### Material to process ###

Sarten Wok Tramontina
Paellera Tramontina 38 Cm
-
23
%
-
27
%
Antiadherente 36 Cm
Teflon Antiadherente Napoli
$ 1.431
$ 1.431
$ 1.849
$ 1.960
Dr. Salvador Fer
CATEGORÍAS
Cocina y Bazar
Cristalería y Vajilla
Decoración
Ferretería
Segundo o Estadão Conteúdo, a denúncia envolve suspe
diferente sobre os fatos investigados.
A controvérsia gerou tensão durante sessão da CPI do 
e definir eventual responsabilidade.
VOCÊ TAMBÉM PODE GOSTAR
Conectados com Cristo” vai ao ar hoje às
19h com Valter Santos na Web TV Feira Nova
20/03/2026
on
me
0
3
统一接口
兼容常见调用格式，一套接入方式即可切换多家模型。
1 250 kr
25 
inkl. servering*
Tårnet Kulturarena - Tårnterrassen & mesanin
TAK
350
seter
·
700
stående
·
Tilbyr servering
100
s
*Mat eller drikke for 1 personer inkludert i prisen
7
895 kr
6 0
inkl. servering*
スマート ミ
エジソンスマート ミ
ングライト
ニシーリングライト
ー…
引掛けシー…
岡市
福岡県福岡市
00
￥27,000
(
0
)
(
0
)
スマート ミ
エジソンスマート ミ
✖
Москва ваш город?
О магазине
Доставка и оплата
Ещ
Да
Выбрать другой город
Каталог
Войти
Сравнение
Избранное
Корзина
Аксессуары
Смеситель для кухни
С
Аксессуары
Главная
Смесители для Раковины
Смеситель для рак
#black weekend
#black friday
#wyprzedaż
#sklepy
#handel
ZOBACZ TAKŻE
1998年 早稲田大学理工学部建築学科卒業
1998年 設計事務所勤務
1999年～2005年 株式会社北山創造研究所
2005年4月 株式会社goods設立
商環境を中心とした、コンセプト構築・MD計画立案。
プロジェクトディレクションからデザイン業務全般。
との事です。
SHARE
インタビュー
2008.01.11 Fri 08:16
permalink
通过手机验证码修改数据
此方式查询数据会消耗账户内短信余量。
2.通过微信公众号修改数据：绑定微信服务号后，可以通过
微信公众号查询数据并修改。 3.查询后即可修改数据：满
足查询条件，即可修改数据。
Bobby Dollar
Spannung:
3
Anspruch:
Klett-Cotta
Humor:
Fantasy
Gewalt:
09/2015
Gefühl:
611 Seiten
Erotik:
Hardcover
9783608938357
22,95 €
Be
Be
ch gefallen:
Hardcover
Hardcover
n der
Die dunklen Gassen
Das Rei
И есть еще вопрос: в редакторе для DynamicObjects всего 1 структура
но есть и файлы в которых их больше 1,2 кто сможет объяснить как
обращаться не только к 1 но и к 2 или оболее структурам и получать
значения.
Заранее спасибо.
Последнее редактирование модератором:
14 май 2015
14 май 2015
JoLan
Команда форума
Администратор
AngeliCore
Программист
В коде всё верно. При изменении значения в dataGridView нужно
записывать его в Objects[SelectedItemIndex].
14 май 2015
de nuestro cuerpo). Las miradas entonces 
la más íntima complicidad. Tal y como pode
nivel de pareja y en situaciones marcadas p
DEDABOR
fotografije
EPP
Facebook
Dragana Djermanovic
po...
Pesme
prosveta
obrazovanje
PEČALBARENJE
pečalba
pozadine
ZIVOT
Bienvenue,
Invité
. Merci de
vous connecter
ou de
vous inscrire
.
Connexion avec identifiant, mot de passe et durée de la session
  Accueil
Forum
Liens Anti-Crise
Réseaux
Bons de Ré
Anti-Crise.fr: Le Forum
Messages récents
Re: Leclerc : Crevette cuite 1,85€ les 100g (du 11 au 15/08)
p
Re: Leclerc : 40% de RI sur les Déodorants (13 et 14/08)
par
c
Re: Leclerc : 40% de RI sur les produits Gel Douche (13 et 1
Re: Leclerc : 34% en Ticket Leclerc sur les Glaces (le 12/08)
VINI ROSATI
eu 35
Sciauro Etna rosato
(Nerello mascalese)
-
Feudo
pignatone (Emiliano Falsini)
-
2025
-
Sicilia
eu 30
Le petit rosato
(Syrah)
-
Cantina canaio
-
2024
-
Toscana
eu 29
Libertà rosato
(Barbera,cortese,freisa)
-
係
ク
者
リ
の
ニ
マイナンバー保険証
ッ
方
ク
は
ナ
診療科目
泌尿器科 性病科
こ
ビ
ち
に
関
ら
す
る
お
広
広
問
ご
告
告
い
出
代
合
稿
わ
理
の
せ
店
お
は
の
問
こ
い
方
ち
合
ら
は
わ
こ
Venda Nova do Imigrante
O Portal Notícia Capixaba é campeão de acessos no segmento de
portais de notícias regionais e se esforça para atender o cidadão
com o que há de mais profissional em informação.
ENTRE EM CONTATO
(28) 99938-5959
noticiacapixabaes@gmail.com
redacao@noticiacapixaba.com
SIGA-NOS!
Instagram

###

- _What to do_: Each line that contains the word "Nova" adds to the total; give the total for the material and nothing else.

- _Solution to this problem_: 2